(Saved data entries)
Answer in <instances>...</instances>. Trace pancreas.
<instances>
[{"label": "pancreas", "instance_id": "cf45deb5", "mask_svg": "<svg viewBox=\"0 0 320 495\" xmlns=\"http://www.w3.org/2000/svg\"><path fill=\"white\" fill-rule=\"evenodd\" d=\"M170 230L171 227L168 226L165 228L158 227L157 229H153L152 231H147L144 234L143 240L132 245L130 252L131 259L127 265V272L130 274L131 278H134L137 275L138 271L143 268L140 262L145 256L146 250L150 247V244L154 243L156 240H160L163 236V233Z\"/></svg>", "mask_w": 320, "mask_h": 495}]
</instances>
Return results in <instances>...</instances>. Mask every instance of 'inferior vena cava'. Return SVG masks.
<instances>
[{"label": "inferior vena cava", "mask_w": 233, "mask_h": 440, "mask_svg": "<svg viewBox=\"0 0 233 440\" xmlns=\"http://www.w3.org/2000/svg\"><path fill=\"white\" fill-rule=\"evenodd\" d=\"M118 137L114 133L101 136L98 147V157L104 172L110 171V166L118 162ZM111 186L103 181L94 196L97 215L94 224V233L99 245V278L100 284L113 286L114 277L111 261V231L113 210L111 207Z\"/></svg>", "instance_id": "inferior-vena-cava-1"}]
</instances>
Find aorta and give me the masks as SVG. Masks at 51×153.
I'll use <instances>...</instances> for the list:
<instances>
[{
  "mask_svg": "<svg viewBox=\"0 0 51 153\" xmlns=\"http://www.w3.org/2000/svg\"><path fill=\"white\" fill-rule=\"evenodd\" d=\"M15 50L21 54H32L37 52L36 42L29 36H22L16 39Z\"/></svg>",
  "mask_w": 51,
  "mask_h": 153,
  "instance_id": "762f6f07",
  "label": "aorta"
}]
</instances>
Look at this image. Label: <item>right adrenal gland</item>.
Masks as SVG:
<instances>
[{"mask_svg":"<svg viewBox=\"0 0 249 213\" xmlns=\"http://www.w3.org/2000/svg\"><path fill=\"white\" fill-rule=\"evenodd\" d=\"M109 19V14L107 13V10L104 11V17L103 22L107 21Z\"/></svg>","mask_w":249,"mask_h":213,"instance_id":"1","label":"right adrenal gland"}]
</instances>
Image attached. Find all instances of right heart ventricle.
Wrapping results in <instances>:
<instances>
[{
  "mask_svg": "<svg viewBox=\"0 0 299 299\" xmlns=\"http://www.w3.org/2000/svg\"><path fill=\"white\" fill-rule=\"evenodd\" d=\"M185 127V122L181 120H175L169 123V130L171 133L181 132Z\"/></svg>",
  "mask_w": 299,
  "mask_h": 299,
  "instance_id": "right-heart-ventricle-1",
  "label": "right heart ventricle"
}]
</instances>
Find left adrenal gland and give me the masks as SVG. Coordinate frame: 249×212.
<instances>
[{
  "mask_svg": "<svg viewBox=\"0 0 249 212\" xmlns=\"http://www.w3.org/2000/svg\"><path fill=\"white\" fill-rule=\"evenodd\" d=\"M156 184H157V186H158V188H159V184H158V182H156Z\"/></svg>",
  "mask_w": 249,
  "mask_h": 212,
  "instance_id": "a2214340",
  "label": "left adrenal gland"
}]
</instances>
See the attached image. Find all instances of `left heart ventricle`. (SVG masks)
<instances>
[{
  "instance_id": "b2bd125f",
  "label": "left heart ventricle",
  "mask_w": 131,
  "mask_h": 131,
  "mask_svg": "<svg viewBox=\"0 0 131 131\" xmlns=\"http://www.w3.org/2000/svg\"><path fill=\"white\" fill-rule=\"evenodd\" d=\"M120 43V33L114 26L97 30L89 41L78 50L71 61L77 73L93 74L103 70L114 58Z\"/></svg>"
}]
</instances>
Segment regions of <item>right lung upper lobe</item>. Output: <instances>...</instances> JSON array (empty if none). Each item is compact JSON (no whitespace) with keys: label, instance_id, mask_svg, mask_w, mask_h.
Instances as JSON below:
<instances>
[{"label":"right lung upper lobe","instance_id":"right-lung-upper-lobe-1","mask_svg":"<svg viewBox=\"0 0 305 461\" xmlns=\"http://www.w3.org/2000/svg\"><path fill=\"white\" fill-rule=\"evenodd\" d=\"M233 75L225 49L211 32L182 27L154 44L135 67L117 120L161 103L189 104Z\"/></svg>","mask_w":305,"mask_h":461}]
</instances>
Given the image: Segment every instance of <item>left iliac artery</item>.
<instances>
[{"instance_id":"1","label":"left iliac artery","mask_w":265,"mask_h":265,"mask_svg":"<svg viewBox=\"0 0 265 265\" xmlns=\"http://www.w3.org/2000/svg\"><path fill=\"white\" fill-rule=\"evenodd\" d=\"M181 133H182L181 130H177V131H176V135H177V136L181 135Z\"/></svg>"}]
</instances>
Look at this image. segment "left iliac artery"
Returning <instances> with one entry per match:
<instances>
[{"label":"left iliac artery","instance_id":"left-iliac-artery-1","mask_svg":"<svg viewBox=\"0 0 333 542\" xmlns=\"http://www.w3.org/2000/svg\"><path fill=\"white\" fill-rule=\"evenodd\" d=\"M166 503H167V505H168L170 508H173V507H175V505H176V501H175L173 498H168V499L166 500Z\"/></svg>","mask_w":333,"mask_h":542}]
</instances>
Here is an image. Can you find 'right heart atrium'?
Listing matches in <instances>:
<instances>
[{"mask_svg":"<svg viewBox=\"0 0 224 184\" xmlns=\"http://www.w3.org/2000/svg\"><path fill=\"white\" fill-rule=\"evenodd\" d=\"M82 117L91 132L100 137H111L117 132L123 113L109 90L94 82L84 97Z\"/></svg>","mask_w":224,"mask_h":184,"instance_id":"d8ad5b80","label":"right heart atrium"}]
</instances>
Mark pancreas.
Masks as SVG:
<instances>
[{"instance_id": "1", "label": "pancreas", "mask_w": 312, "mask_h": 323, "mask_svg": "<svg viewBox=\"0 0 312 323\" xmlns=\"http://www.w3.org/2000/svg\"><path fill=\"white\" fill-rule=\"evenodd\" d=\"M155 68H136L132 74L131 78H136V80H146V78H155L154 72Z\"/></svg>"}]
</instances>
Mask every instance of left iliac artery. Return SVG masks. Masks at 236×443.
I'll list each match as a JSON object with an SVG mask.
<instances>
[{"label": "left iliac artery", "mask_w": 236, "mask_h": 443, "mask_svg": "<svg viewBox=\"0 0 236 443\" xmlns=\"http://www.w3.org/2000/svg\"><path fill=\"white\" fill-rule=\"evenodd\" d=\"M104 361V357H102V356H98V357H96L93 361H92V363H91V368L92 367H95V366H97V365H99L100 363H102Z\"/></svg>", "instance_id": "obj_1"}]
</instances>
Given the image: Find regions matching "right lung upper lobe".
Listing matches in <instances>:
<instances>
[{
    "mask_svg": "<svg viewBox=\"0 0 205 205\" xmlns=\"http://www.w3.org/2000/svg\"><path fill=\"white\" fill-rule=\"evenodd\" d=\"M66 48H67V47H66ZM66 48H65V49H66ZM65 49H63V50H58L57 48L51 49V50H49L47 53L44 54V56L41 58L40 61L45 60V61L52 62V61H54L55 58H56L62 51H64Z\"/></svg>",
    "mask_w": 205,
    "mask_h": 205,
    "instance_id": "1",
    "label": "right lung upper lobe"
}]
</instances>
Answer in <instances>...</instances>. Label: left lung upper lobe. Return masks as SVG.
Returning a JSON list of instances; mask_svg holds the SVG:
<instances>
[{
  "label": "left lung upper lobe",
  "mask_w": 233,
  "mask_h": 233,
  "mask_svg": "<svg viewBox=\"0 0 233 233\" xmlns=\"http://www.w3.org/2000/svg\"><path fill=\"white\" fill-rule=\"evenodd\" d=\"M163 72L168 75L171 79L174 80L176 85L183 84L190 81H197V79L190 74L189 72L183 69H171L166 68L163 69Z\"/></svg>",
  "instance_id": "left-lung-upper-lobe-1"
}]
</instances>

● Exercise requirements:
Reproduce only the lines between the line containing "Mask every instance of left" and the last line of the records, those two lines included, exactly.

● Answer:
Mask every instance of left iliac artery. Return SVG masks. Masks at 236×443.
I'll list each match as a JSON object with an SVG mask.
<instances>
[{"label": "left iliac artery", "mask_w": 236, "mask_h": 443, "mask_svg": "<svg viewBox=\"0 0 236 443\" xmlns=\"http://www.w3.org/2000/svg\"><path fill=\"white\" fill-rule=\"evenodd\" d=\"M104 361V357H102V356H98V357H96L93 361H92V363H91V368L92 367H95V366H97V365H99L100 363H102Z\"/></svg>", "instance_id": "obj_1"}]
</instances>
Given the image: Find regions matching "right lung upper lobe".
Listing matches in <instances>:
<instances>
[{
    "mask_svg": "<svg viewBox=\"0 0 205 205\" xmlns=\"http://www.w3.org/2000/svg\"><path fill=\"white\" fill-rule=\"evenodd\" d=\"M66 48H67V47H66ZM66 48H65V49H66ZM65 49H63V50H58L57 48L51 49V50H49L47 53L44 54V56L41 58L40 61L45 60V61L52 62V61H54L55 58H56L62 51H64Z\"/></svg>",
    "mask_w": 205,
    "mask_h": 205,
    "instance_id": "1",
    "label": "right lung upper lobe"
}]
</instances>
Answer in <instances>...</instances>. Label: left lung upper lobe. Return masks as SVG.
Returning a JSON list of instances; mask_svg holds the SVG:
<instances>
[{
  "label": "left lung upper lobe",
  "mask_w": 233,
  "mask_h": 233,
  "mask_svg": "<svg viewBox=\"0 0 233 233\" xmlns=\"http://www.w3.org/2000/svg\"><path fill=\"white\" fill-rule=\"evenodd\" d=\"M163 72L168 75L171 79L174 80L176 85L183 84L190 81H197V79L190 74L189 72L183 69H171L166 68L163 69Z\"/></svg>",
  "instance_id": "left-lung-upper-lobe-1"
}]
</instances>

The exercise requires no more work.